→ **Instructions to follow**
Gather each line containing the string "Kabupaten" from these entries.
★ ★ ★ ★
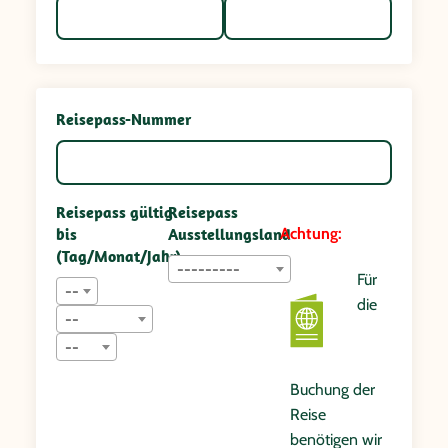
Reisepass-Nummer
Reisepass gültig
Reisepass
bis
Ausstellungsland
Achtung:
(Tag/Monat/Jahr)
---------
Für
--
die
--
--
Buchung der
Reise
benötigen wir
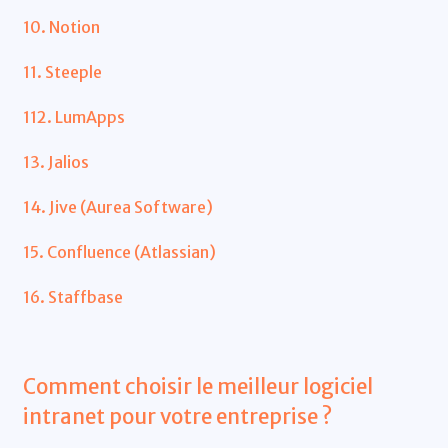
10. Notion
11. Steeple
112. LumApps
13. Jalios
14. Jive (Aurea Software)
15. Confluence (Atlassian)
16. Staffbase
Comment choisir le meilleur logiciel
intranet pour votre entreprise ?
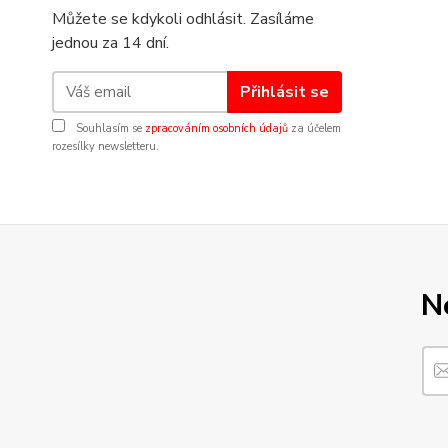
Můžete se kdykoli odhlásit. Zasíláme
jednou za 14 dní.
Přihlásit se
Souhlasím se
zpracováním osobních údajů
za účelem
rozesílky newsletteru.
N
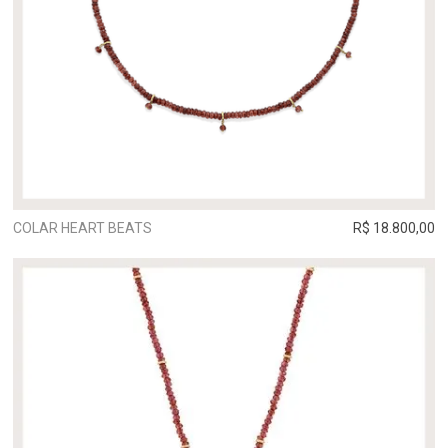
COLAR HEART BEATS
R$ 18.800,00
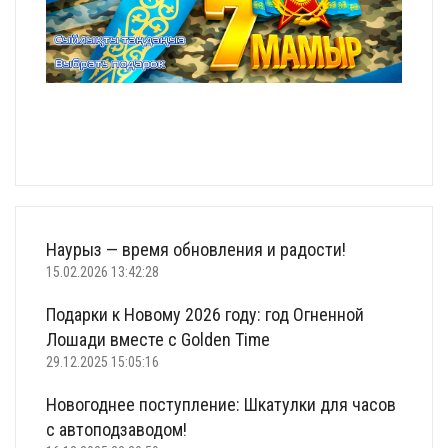
Наурыз — время обновления и радости!
15.02.2026 13:42:28
Подарки к Новому 2026 году: год Огненной
Лошади вместе с Golden Time
29.12.2025 15:05:16
Новогоднее поступление: Шкатулки для часов
с автоподзаводом!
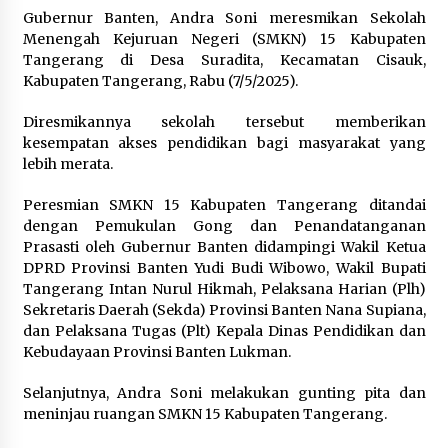
Dukung Ekosistem Kendaraan
Gubernur Banten, Andra Soni meresmikan Sekolah
Listrik, Wapres Dorong Link and
Menengah Kejuruan Negeri (SMKN) 15 Kabupaten
Match Pendidikan–Industri
Tangerang di Desa Suradita, Kecamatan Cisauk,
Kabupaten Tangerang, Rabu (7/5/2025).
5 Agustus 2026
Diresmikannya sekolah tersebut memberikan
kesempatan akses pendidikan bagi masyarakat yang
Marak Kecelakaan Kapal, Puan
lebih merata.
Soroti Minimnya Faktor Keamanan
Transportasi Laut
Peresmian SMKN 15 Kabupaten Tangerang ditandai
dengan Pemukulan Gong dan Penandatanganan
5 Agustus 2026
Prasasti oleh Gubernur Banten didampingi Wakil Ketua
DPRD Provinsi Banten Yudi Budi Wibowo, Wakil Bupati
Tangerang Intan Nurul Hikmah, Pelaksana Harian (Plh)
Di Forum Internasional Majelis
Sekretaris Daerah (Sekda) Provinsi Banten Nana Supiana,
Persaudaraan Manusia, Megawati
dan Pelaksana Tugas (Plt) Kepala Dinas Pendidikan dan
Soekarnoputri Tegaskan
Kebudayaan Provinsi Banten Lukman.
Kepemimpinan Perempuan Bukan
Dominasi, Tapi Merawat Dan
Selanjutnya, Andra Soni melakukan gunting pita dan
Merangkul
meninjau ruangan SMKN 15 Kabupaten Tangerang.
5 Agustus 2026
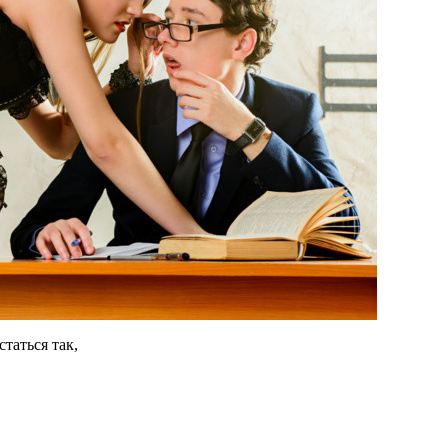
статься так,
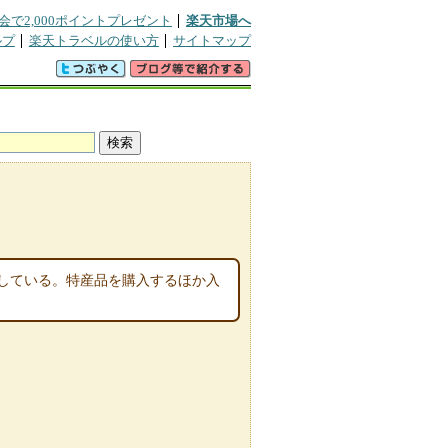
会で2,000ポイントプレゼント
楽天市場へ
ルプ
楽天トラベルの使い方
サイトマップ
している。特産品を購入するほか入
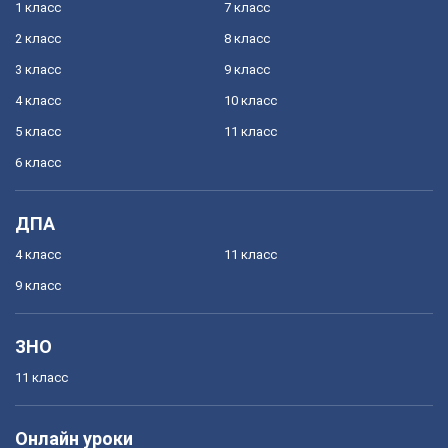
1 класс
7 класс
2 класс
8 класс
3 класс
9 класс
4 класс
10 класс
5 класс
11 класс
6 класс
ДПА
4 класс
11 класс
9 класс
ЗНО
11 класс
Онлайн уроки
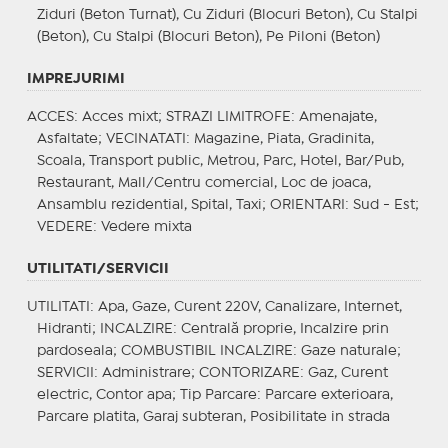
Ziduri (Beton Turnat), Cu Ziduri (Blocuri Beton), Cu Stalpi
(Beton), Cu Stalpi (Blocuri Beton), Pe Piloni (Beton)
IMPREJURIMI
ACCES
: Acces mixt;
STRAZI LIMITROFE
: Amenajate,
Asfaltate;
VECINATATI
: Magazine, Piata, Gradinita,
Scoala, Transport public, Metrou, Parc, Hotel, Bar/Pub,
Restaurant, Mall/Centru comercial, Loc de joaca,
Ansamblu rezidential, Spital, Taxi;
ORIENTARI
: Sud - Est;
VEDERE
: Vedere mixta
UTILITATI/SERVICII
UTILITATI
: Apa, Gaze, Curent 220V, Canalizare, Internet,
Hidranti;
INCALZIRE
: Centrală proprie, Incalzire prin
pardoseala;
COMBUSTIBIL INCALZIRE
: Gaze naturale;
SERVICII
: Administrare;
CONTORIZARE
: Gaz, Curent
electric, Contor apa;
Tip Parcare
: Parcare exterioara,
Parcare platita, Garaj subteran, Posibilitate in strada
★ ★ ★ ★
→ **Exercise answer**
Menengah Kejuruan Negeri (SMKN) 15 Kabupaten
Kabupaten Tangerang, Rabu (7/5/2025).
Peresmian SMKN 15 Kabupaten Tangerang ditandai
meninjau ruangan SMKN 15 Kabupaten Tangerang.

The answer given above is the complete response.